[128] Madison, Jefferson County, was to Indiana what Maysville was to Kentucky and Shawneetown to Illinois, an important entrepôt and place of debarkation for pioneers moving to the interior. The early railways built to Madison and Maysville, emphasize this.—Ed.
[129] Flint’s generalization regarding the Southern states is too sweeping. Virginia and Kentucky were the only commonwealths in which the people voted viva-voce. North Carolina, Georgia, Tennessee, Alabama, and Louisiana, authorized the written ballot in their constitutions, and in South Carolina it was established by statute. The use of the ballot was a custom of long standing in New England, Pennsylvania, and New Jersey, dating from the middle of the seventeenth century. In New York it was introduced as an experiment in 1778, and permanently adopted ten years later. Virginia changed to the written ballot for all popular elections, in her constitution of 1864, and Kentucky in hers of 1891; so that at present it is universal in the United States.—Ed.
LETTER XX
Circumstances that retard Manufacturing Industry, and Causes of its prosperity
Jeffersonville, (Indiana,) Aug. 15, 1820.
In my letter of the 26th of June last, I mentioned that mechanics were leaving the towns of the western country, becoming cultivators in the back woods. In many cases, their former habits are such as are not well calculated to reconcile them with their new situations. It appears evident that such people, placed in the forests, cannot for some time raise a quantity of produce sufficient to procure in exchange such foreign luxuries as they formerly consumed, and such articles of imported dress as they have been accustomed to wear. The former may be easily dispensed with, but for the latter a substitute must be provided. Family manufacture is the obvious resource; but it must proceed slowly in cases where the females are not acquainted with this branch of industry, and {239} in the uncleared woods, which are not suitable pastures for sheep.
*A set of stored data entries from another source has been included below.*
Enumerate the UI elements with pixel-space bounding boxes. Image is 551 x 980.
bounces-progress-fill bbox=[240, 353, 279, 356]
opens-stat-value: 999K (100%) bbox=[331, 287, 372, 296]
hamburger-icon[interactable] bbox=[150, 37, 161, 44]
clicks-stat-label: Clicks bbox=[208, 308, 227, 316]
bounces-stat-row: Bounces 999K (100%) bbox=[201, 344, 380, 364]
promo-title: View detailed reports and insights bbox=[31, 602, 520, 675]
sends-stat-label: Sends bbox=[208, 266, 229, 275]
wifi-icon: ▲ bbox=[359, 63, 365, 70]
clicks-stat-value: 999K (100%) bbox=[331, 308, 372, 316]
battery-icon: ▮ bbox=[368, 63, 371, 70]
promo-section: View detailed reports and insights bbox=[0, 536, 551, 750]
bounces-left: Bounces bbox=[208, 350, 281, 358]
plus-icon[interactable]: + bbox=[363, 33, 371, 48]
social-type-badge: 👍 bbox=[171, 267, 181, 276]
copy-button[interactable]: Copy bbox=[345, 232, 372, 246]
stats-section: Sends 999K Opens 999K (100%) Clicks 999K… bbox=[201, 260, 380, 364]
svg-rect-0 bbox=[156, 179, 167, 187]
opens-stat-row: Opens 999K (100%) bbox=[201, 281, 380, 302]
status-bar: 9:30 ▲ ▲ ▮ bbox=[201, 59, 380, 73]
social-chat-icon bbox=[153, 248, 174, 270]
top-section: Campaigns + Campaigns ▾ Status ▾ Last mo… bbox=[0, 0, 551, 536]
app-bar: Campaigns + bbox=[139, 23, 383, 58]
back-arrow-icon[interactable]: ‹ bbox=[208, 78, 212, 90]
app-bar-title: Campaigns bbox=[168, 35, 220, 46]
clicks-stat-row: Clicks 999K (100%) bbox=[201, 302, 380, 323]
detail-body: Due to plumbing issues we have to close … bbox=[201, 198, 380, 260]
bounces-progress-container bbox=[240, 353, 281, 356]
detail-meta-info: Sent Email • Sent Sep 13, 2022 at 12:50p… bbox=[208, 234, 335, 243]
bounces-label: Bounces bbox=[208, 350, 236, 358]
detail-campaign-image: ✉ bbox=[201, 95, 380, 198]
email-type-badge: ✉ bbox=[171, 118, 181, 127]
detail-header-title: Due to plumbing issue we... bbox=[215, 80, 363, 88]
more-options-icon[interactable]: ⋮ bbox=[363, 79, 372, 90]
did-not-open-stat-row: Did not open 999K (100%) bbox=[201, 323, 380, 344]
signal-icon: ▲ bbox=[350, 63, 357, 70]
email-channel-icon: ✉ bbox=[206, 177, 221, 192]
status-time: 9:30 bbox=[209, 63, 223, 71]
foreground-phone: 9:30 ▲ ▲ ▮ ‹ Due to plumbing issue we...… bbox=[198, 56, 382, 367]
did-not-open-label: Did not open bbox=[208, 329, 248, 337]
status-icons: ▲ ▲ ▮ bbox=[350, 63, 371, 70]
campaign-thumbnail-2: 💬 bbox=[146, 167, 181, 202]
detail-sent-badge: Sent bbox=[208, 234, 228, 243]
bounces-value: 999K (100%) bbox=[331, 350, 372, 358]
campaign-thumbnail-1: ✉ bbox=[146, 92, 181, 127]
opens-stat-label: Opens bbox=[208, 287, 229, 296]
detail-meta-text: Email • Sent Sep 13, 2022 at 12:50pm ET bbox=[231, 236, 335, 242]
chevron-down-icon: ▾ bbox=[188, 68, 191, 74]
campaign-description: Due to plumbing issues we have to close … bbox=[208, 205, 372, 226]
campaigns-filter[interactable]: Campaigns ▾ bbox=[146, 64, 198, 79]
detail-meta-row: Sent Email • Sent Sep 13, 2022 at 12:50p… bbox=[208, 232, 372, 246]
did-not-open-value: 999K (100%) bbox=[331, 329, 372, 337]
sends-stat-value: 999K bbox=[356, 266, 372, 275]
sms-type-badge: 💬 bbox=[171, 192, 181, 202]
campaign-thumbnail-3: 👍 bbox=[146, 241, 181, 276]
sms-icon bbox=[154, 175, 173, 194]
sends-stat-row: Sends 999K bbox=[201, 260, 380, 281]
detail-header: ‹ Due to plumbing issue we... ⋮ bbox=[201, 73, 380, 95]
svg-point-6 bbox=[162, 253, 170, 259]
It is to be regretted that manufacturing establishments are not erected, as these would not only furnish employment more congenial to the habits of artizans, and preserve to them their wonted accommodations, but would be of vast national importance under the present circumstances of America.
I trust that a brief exposition of a few of the principal causes which retard manufacturing industry, and of the means of promoting it, in this country, will not be unacceptable to you; especially as the policy of America, on that subject, affects at once the interests of both countries.
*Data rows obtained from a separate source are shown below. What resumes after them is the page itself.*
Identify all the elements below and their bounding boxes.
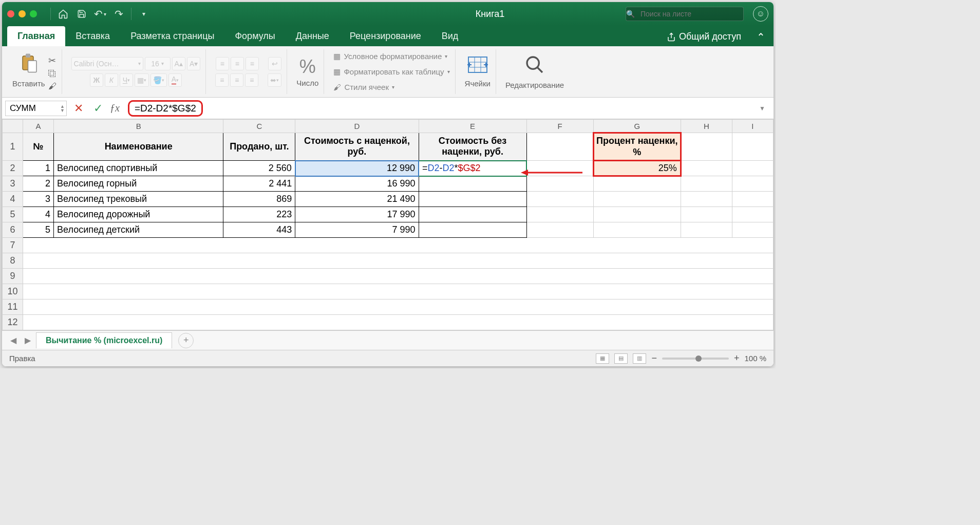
align-right-icon[interactable]: ≡ xyxy=(245,73,258,87)
cell-D6[interactable]: 7 990 xyxy=(295,222,419,238)
cell-D4[interactable]: 21 490 xyxy=(295,192,419,207)
cell-B4[interactable]: Велосипед трековый xyxy=(54,192,223,207)
row-header-2[interactable]: 2 xyxy=(3,161,23,176)
row-header-9[interactable]: 9 xyxy=(3,269,23,284)
paste-icon[interactable] xyxy=(19,53,39,79)
redo-icon[interactable]: ↷ xyxy=(111,6,126,22)
cell-F4[interactable] xyxy=(526,192,593,207)
undo-icon[interactable]: ↶ ▾ xyxy=(92,6,108,22)
font-name-select[interactable]: Calibri (Осн…▾ xyxy=(71,57,143,70)
cell-H2[interactable] xyxy=(681,161,732,176)
cell-H4[interactable] xyxy=(681,192,732,207)
cancel-formula-icon[interactable]: ✕ xyxy=(71,102,86,115)
find-icon[interactable] xyxy=(524,54,545,80)
fill-color-button[interactable]: 🪣▾ xyxy=(150,73,167,87)
zoom-level[interactable]: 100 % xyxy=(744,354,766,363)
cells-icon[interactable] xyxy=(467,56,488,78)
decrease-font-icon[interactable]: A▾ xyxy=(187,57,200,70)
cell-C2[interactable]: 2 560 xyxy=(223,161,295,176)
cell-A1[interactable]: № xyxy=(23,133,54,161)
maximize-window-button[interactable] xyxy=(30,10,37,17)
row-header-3[interactable]: 3 xyxy=(3,176,23,192)
col-header-E[interactable]: E xyxy=(419,120,526,133)
feedback-icon[interactable]: ☺ xyxy=(753,6,768,22)
zoom-in-button[interactable]: + xyxy=(734,353,740,364)
sheet-tab-active[interactable]: Вычитание % (microexcel.ru) xyxy=(36,332,172,348)
select-all-corner[interactable] xyxy=(3,120,23,133)
cell-F1[interactable] xyxy=(526,133,593,161)
search-input[interactable] xyxy=(626,7,744,21)
collapse-ribbon-icon[interactable]: ⌃ xyxy=(748,28,774,46)
cell-F3[interactable] xyxy=(526,176,593,192)
row-header-7[interactable]: 7 xyxy=(3,238,23,253)
underline-button[interactable]: Ч▾ xyxy=(120,73,133,87)
format-as-table-button[interactable]: ▦Форматировать как таблицу▾ xyxy=(333,65,449,79)
cell-B5[interactable]: Велосипед дорожный xyxy=(54,207,223,222)
cell-H1[interactable] xyxy=(681,133,732,161)
cell-D1[interactable]: Стоимость с наценкой, руб. xyxy=(295,133,419,161)
cell-I5[interactable] xyxy=(732,207,773,222)
zoom-slider[interactable] xyxy=(662,358,729,360)
share-button[interactable]: Общий доступ xyxy=(659,27,748,46)
col-header-I[interactable]: I xyxy=(732,120,773,133)
tab-view[interactable]: Вид xyxy=(431,26,469,46)
cell-I1[interactable] xyxy=(732,133,773,161)
row-header-8[interactable]: 8 xyxy=(3,253,23,269)
row-header-1[interactable]: 1 xyxy=(3,133,23,161)
cell-A3[interactable]: 2 xyxy=(23,176,54,192)
borders-button[interactable]: ▦▾ xyxy=(135,73,149,87)
cell-F2[interactable] xyxy=(526,161,593,176)
cell-F5[interactable] xyxy=(526,207,593,222)
cell-B1[interactable]: Наименование xyxy=(54,133,223,161)
cell-E4[interactable] xyxy=(419,192,526,207)
copy-icon[interactable]: ⿻ xyxy=(48,69,56,79)
cell-E6[interactable] xyxy=(419,222,526,238)
cell-E1[interactable]: Стоимость без наценки, руб. xyxy=(419,133,526,161)
cell-H6[interactable] xyxy=(681,222,732,238)
format-painter-icon[interactable]: 🖌 xyxy=(48,82,56,91)
tab-page-layout[interactable]: Разметка страницы xyxy=(120,26,224,46)
wrap-text-icon[interactable]: ↩ xyxy=(268,57,281,70)
cell-I3[interactable] xyxy=(732,176,773,192)
row-header-6[interactable]: 6 xyxy=(3,222,23,238)
minimize-window-button[interactable] xyxy=(18,10,26,17)
align-bottom-icon[interactable]: ≡ xyxy=(246,57,259,70)
row-header-11[interactable]: 11 xyxy=(3,299,23,315)
cell-E2[interactable]: =D2-D2*$G$2 xyxy=(419,161,526,176)
view-page-layout-icon[interactable]: ▤ xyxy=(614,353,628,364)
align-top-icon[interactable]: ≡ xyxy=(216,57,229,70)
col-header-H[interactable]: H xyxy=(681,120,732,133)
fx-icon[interactable]: ƒx xyxy=(110,102,120,114)
formula-input[interactable]: =D2-D2*$G$2 xyxy=(124,98,750,119)
cell-B2[interactable]: Велосипед спортивный xyxy=(54,161,223,176)
increase-font-icon[interactable]: A▴ xyxy=(172,57,185,70)
view-normal-icon[interactable]: ▦ xyxy=(596,353,609,364)
cell-C5[interactable]: 223 xyxy=(223,207,295,222)
italic-button[interactable]: К xyxy=(105,73,118,87)
col-header-A[interactable]: A xyxy=(23,120,54,133)
cell-G3[interactable] xyxy=(593,176,681,192)
align-center-icon[interactable]: ≡ xyxy=(230,73,243,87)
cell-styles-button[interactable]: 🖌Стили ячеек▾ xyxy=(333,81,394,94)
tab-home[interactable]: Главная xyxy=(7,26,65,46)
col-header-F[interactable]: F xyxy=(526,120,593,133)
tab-data[interactable]: Данные xyxy=(286,26,340,46)
cell-G6[interactable] xyxy=(593,222,681,238)
qat-customize-icon[interactable]: ▾ xyxy=(136,6,152,22)
cell-B3[interactable]: Велосипед горный xyxy=(54,176,223,192)
cell-G1[interactable]: Процент наценки, % xyxy=(593,133,681,161)
row-header-5[interactable]: 5 xyxy=(3,207,23,222)
tab-formulas[interactable]: Формулы xyxy=(224,26,285,46)
add-sheet-button[interactable]: + xyxy=(178,333,194,348)
cell-B6[interactable]: Велосипед детский xyxy=(54,222,223,238)
cell-E3[interactable] xyxy=(419,176,526,192)
col-header-C[interactable]: C xyxy=(223,120,295,133)
cell-H3[interactable] xyxy=(681,176,732,192)
row-header-10[interactable]: 10 xyxy=(3,284,23,299)
cell-A4[interactable]: 3 xyxy=(23,192,54,207)
col-header-D[interactable]: D xyxy=(295,120,419,133)
font-size-select[interactable]: 16▾ xyxy=(145,57,171,70)
namebox-spinner-icon[interactable]: ▲▼ xyxy=(60,104,65,113)
cell-G2[interactable]: 25% xyxy=(593,161,681,176)
merge-cells-icon[interactable]: ⬌▾ xyxy=(268,73,281,87)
The primary obstacle that has hitherto prevented Americans from fabricating their own necessaries, from the products of their own country, is universally acknowledged to be an extensive intercourse with Great Britain, in exporting produce, and importing manufactured goods in return;—a correspondence that subjects American artisans to a competition with a country in which wages are low, labour subdivided, and in which the most stupendous mechanical apparatus is employed.
The indecision which has heretofore characterized the conduct of the United States, with regard to manufactures, seems to have originated in the diversity of interests represented in the government. The people of the southern States are, for several reasons, averse to making concessions for procuring home-made goods. They are comparatively little devoted to mechanical pursuits, and still less acquainted with the diversified operations of workshops. Their negroes are seldom trained to any thing but agricultural and menial services, and the {240} condition of these labourers is otherwise unfavourable to the acquisition of skill in new employments. This part of the country, besides, exports large quantities of cotton, tobacco, and rice, articles that do not excite the jealousy of the landed interest in Britain; but, on the contrary, almost enjoy a monopoly of the British market. It is plain that the people who possess advantages of this kind, have it more in their power to continue traffic with England than their northern neighbours, whose produce is excluded by the corn laws of that country, which have been wisely enacted.
Traders who have capital vested in ships, and in the importation of manufactured goods, form a class that is more interested in opposing an independent system than any other. Though their influence in Congress appears to be declining, some time must elapse before their funds can be directed to other pursuits.